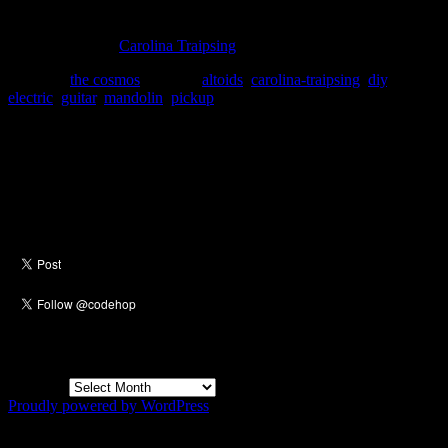
chance) I might put in an electric pick-up in it.
Thanks to alm of
Carolina Traipsing
for the link.
Posted in
the cosmos
|
Tagged
altoids
,
carolina-traipsing
,
diy
,
electric
,
guitar
,
mandolin
,
pickup
Social
Archives
Archives
Proudly powered by WordPress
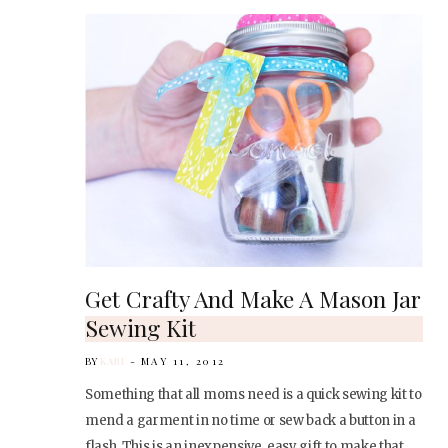
Get Crafty And Make A Mason Jar
Sewing Kit
BY
KARI
MAY 11, 2012
Something that all moms need is a quick sewing kit to
mend a garment in no time or sew back a button in a
flash. This is an inexpensive, easy gift to make that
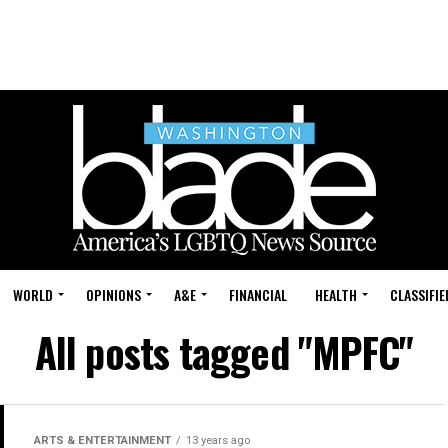
WORLD
OPINIONS
A&E
FINANCIAL
HEALTH
CLASSIFIE
All posts tagged "MPFC"
ARTS & ENTERTAINMENT
13 years ago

───

- WORK ITEM:
Copy all lines from the material that contain "electric".

- ANSWER FOR THE TASK:
chance) I might put in an electric pick-up in it.
electric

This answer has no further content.